Flexible repayment options will encourage borrowers to continue working to reduce their debt. Moreover, extending flexible repayment options allows borrowers to adjust for unforeseen events that affect their commitments, and that can boost customer trust besides minimising loan losses.
Borrower Segmentation And High-Impact Messaging
These are times when consumers have come to expect a personalised experience from their service providers. That includes from creditors and debt collectors. Therefore, collectors need to adopt communication methods to improve the timing and tone of messaging for better outcomes.
Adopting the right communication channels has become even essential for debt collection during these distressing times. For example, reaching out to distressed debtors with a custom message that speaks to their hearts can reduce tensions and open up opportunities for an arrangement that leaves the customer feel appreciated and cared for.
Lenders should apply artificial intelligence and machine learning technologies to help them better predict loan default risks. Artificial intelligence technology can help lenders quickly segment borrowers to use the most appropriate solution to maximise recoveries. That should help make debt collection both more efficient and humane during this crisis period.
Moreover, borrower segmentation and targeted message can help creditors better understand the underlying cause for default. AI and ML analytics will help lenders to group borrowers into categories based on their repayment probability.

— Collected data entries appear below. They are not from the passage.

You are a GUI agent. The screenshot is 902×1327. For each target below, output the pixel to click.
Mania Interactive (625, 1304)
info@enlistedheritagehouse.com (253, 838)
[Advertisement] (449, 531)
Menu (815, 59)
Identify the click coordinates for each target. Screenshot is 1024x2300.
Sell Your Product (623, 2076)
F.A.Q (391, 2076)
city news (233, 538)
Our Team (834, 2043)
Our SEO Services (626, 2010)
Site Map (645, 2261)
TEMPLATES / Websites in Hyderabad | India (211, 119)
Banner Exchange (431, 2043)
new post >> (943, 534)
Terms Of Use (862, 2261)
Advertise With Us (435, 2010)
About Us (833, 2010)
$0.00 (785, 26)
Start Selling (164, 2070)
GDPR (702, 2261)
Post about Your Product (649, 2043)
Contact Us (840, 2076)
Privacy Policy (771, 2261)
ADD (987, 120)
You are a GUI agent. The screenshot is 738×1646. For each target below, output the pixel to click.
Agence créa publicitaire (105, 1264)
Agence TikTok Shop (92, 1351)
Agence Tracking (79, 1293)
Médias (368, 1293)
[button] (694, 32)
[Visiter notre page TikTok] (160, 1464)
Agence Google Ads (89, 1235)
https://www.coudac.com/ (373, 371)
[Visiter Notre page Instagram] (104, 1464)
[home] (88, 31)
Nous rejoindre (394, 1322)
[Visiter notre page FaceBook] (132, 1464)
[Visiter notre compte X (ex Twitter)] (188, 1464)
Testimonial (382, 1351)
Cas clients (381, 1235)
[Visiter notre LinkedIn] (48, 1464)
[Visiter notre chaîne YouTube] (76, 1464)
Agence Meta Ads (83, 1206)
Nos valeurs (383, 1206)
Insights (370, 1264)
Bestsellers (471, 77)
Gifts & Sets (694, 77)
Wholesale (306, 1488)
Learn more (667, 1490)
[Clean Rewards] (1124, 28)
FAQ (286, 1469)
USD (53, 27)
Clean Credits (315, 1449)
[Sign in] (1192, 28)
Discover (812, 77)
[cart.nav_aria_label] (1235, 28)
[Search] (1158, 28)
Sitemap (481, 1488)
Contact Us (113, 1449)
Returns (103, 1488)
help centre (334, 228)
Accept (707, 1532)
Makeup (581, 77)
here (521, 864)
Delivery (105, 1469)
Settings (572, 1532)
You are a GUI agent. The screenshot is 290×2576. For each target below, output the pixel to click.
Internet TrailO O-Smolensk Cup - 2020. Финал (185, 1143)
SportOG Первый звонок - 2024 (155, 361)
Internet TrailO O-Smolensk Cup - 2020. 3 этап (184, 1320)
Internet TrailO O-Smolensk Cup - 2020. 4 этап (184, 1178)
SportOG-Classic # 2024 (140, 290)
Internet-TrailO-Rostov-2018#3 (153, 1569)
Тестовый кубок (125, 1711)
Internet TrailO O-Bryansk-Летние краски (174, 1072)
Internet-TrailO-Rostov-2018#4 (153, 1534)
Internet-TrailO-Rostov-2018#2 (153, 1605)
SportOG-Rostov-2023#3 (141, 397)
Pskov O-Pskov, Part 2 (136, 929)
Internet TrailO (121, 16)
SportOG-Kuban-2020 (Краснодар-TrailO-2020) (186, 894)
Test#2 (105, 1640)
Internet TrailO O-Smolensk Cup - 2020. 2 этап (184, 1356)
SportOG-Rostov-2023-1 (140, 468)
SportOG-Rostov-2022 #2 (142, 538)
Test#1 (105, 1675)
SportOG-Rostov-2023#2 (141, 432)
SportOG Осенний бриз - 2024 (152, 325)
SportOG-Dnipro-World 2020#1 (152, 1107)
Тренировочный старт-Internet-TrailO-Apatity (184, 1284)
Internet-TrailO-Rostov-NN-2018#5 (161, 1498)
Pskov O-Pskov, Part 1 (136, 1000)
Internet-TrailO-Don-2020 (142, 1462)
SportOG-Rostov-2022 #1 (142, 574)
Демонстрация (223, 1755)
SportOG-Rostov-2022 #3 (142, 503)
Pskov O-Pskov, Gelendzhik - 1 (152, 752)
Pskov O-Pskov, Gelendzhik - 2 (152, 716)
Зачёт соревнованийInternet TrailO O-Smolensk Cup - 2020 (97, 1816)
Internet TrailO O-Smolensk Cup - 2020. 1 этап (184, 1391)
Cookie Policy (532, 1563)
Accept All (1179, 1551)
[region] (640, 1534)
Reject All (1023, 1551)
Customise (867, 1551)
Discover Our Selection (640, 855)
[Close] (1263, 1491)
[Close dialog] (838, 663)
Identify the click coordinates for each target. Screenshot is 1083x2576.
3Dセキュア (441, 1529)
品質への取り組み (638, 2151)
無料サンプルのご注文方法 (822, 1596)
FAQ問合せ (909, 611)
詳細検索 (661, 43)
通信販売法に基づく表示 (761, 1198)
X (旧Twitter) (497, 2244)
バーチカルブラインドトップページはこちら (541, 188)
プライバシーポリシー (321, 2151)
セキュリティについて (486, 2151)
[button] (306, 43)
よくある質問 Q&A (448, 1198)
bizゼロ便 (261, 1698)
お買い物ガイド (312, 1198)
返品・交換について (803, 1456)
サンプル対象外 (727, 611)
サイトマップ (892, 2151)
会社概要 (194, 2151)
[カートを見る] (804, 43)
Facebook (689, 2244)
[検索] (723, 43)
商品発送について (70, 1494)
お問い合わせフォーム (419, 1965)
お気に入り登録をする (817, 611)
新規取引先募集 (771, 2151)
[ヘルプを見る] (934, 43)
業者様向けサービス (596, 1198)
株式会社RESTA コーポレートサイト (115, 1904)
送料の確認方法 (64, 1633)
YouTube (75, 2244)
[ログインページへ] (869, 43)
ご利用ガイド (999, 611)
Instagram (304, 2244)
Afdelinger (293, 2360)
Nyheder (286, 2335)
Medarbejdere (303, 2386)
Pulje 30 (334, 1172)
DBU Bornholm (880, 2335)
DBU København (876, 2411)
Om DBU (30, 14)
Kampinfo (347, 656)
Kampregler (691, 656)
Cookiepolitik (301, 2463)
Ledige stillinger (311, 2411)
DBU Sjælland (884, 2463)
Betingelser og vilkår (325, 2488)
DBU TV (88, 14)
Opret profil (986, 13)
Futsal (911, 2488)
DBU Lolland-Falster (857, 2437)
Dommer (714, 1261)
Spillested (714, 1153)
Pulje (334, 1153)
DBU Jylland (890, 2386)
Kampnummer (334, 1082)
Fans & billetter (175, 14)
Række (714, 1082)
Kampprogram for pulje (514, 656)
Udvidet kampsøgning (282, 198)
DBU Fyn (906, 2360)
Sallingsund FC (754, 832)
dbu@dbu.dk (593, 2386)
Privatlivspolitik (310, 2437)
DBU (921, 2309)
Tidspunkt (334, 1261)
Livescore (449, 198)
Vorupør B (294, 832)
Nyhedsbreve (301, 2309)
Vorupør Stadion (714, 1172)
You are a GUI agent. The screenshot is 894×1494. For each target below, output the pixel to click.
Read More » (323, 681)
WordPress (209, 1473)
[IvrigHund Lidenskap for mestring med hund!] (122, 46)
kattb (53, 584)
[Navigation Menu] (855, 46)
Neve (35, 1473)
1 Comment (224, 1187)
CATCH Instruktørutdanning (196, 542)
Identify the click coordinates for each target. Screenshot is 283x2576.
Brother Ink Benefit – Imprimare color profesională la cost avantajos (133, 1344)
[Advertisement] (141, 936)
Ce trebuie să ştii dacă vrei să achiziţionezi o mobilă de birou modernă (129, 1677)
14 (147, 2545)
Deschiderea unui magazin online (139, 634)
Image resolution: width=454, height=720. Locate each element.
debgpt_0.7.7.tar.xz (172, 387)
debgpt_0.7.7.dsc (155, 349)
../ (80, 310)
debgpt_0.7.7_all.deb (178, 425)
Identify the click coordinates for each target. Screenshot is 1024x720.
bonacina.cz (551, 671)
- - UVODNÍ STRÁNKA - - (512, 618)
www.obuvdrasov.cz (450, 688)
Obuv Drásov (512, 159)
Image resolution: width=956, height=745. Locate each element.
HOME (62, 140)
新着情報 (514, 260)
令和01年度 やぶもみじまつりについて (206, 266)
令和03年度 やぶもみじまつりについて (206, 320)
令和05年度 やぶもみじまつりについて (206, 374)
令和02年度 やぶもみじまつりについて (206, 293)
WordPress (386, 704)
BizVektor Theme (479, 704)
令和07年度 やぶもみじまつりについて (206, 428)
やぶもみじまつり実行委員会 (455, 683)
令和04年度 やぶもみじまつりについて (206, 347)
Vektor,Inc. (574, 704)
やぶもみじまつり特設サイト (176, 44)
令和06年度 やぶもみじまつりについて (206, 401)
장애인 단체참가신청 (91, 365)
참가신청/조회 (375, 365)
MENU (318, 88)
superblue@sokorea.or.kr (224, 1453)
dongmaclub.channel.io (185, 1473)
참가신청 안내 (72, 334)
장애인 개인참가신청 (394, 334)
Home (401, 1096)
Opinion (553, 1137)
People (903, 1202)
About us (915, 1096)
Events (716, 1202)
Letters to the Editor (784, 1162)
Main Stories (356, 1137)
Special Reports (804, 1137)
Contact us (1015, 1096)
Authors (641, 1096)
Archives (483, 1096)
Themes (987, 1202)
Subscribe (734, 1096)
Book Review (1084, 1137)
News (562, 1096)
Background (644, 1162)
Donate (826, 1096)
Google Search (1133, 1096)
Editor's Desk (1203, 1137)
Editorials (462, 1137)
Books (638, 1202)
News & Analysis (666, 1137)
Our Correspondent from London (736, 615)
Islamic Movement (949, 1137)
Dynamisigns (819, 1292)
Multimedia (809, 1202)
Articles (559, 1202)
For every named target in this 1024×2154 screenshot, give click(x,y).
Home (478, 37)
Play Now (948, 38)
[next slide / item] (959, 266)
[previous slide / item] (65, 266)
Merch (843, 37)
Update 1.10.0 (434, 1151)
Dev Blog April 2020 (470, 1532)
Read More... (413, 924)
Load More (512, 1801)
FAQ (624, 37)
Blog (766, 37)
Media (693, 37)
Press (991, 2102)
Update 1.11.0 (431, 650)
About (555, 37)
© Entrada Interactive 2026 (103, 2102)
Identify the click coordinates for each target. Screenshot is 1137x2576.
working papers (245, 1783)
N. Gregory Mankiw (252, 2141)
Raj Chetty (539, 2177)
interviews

Therefore, lenders can apply technology to distinguish borrowers who require human contact from those who can be served through automated channels. Borrowers showing higher repayment probability will require effort, allowing recovery resources to be allocated more prudently. Therefore, this type of borrowers segmentation allows collection staff to apply their time more effectively and reduces the cost of recovery.
Moreover, creditors can apply segmentation to deliver custom messages that show empathy, which helps build customer trust and loyalty. Of course, these are times when lenders would not want to jeopardise customer loyalty as it is important in driving business growth in these uncertain economic conditions.
Lenders can also take advantage of technology to provide self-service customer education, such as through FAQs. That can go a long way into helping borrowers make a better financial decision, which can, in turn, reduce incidents of defaults.
The Need to Adjust Quickly- Agility in Debt Collection
The COVID-19 pandemic has created extraordinary times for creditors and debtors. Communication is important in these times to get to understand the circumstance of the debtor. Equally important is personalised communication. It can help establish a trust foundation that increases the chances of recovering outstanding loans. There is no doubt that lenders who adjust quickly to these uncertain times can improve debt recovery while ensuring sustainable operation.
Key differentiator is lenders who react faster on this economic distress not just to maximise their recoveries, but also build a more robust relationship with their customers. Ethical debt collection practice is critical now more than ever.